Russia Seeks Return Of Diplomatic Assets In France

Russia said on Wednesday that it had the right to retaliate against France as it pursued a legal battle to unblock diplomatic accounts frozen in a commercial trade dispute.

A Swiss trading company persuaded a French court in May to block Russian embassy accounts because of alleged unpaid debts relating to oil-for-food contracts signed in 1991 and 1992.

Moscow said the ruling broke diplomatic immunity conventions and the Russian ambassador to Paris, Nikolai Afanasyevsky, told French television on Wednesday that Russia's lower house of parliament had called for the seizure of French property.

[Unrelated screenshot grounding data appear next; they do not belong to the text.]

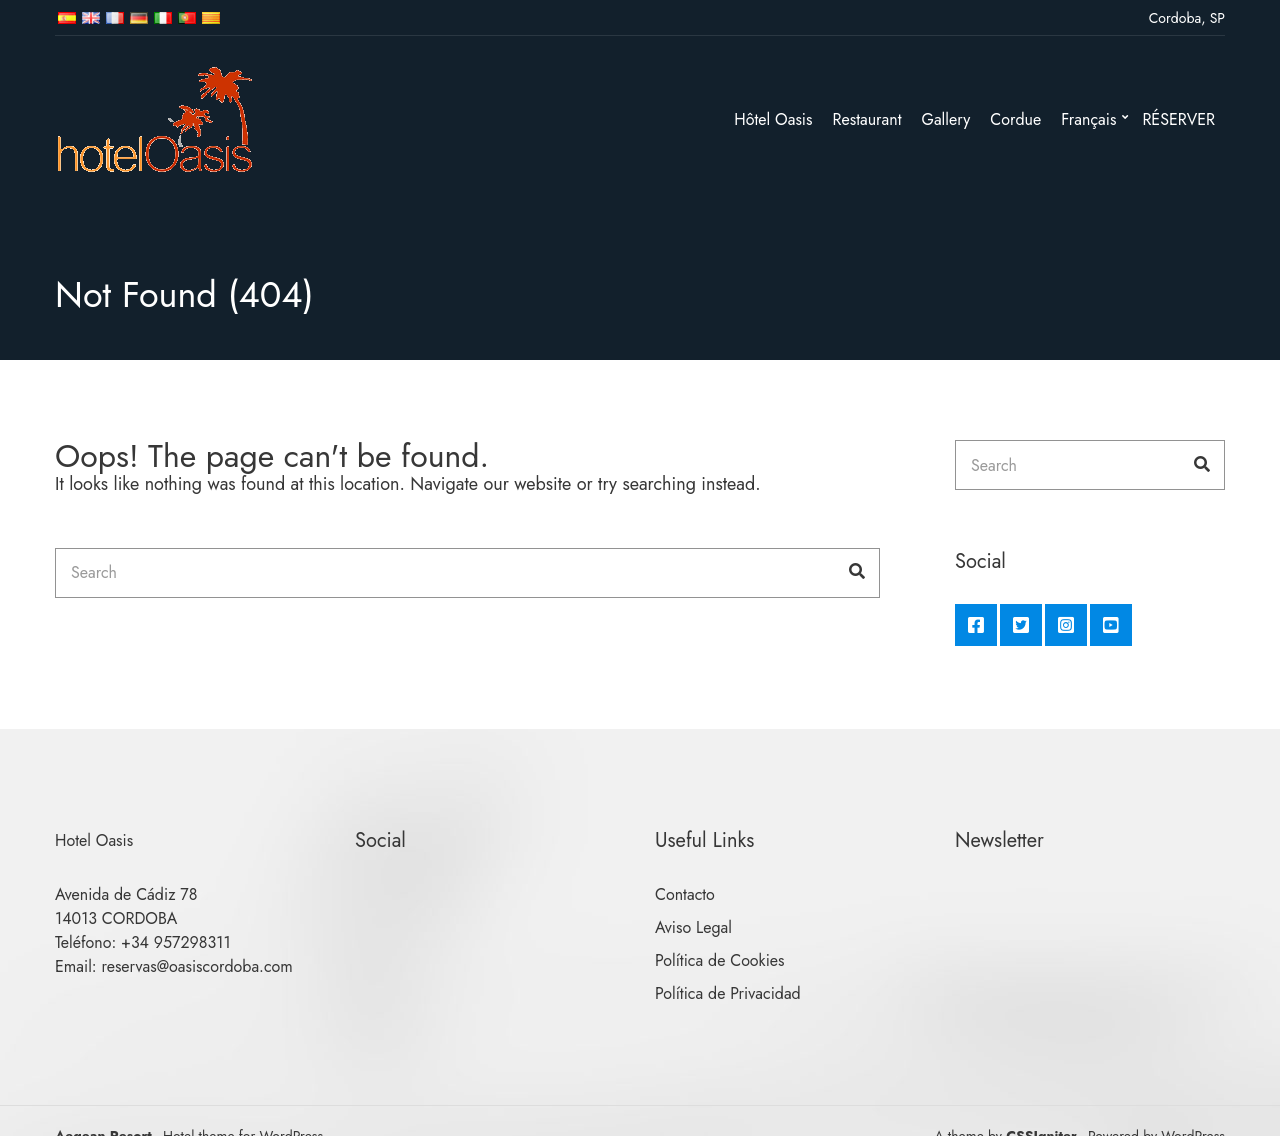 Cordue (1015, 119)
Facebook (976, 625)
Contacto (685, 894)
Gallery (946, 119)
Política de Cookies (720, 960)
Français (1088, 119)
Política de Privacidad (728, 993)
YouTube (1111, 625)
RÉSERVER (1178, 119)
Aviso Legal (693, 927)
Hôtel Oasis (773, 119)
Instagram (1066, 625)
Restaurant (866, 119)
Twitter (1021, 625) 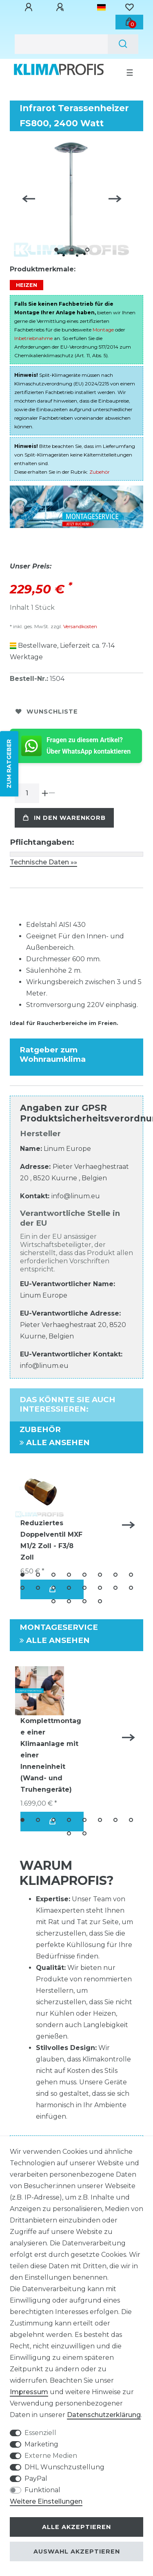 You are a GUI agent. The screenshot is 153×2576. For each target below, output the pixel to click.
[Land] (101, 7)
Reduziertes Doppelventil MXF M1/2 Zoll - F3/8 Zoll (51, 1540)
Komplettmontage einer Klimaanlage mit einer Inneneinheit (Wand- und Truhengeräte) (50, 1755)
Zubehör (99, 472)
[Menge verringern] (52, 793)
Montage (103, 330)
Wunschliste (47, 711)
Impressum (29, 2392)
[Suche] (123, 44)
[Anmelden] (30, 7)
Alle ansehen (55, 1442)
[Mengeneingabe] (27, 793)
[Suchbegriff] (61, 44)
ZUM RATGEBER (9, 763)
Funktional (42, 2490)
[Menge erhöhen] (45, 793)
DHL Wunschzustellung (64, 2467)
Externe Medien (50, 2456)
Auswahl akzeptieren (76, 2551)
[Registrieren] (61, 7)
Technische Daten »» (43, 862)
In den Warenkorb (64, 817)
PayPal (35, 2478)
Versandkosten (79, 626)
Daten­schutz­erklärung (104, 2415)
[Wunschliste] (129, 7)
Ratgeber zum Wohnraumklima (53, 1054)
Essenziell (40, 2433)
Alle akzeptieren (76, 2527)
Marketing (41, 2444)
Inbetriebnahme (33, 338)
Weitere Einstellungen (46, 2501) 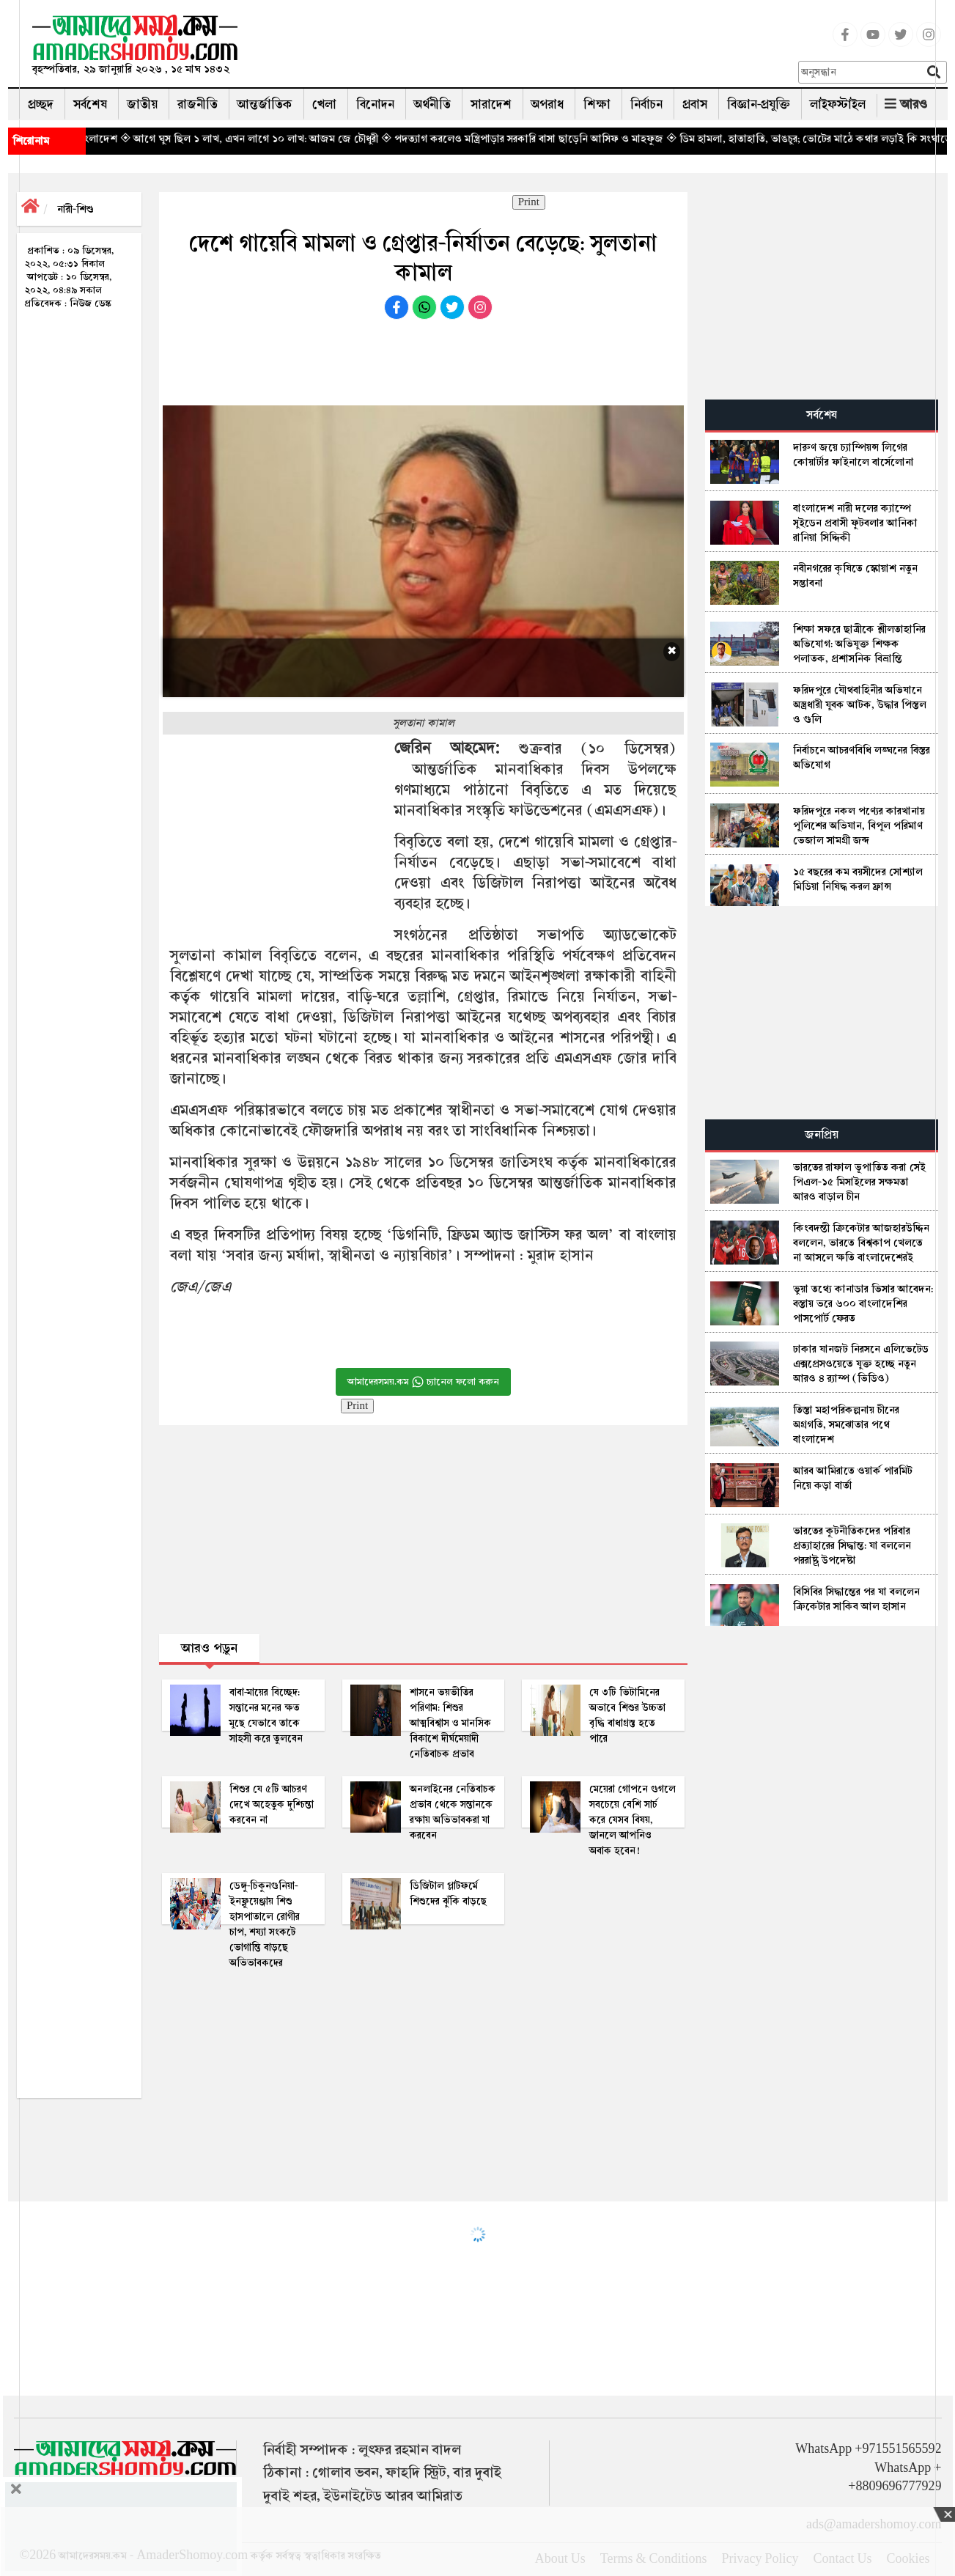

At an appeals court hearing on Wednesday, a Russian foreign ministry representative said Russia was not threatening France, but added that Moscow was very dissatisfied with the situation.

"Under international law, we have the right to retaliation," Kiril Gevorgyan,deputy director at the Russian foreign ministry's legal department, told Reuters at the hearing.

"But we are not threatening the French with such an uncivilized act as freezing their diplomatic accounts," he said.

Wednesday's hearing was suspended until next Monday to give the court time to weigh a separate ruling made on July 24 which had suggested that Russian accounts should not be frozen until the complex appeals process had been exhausted.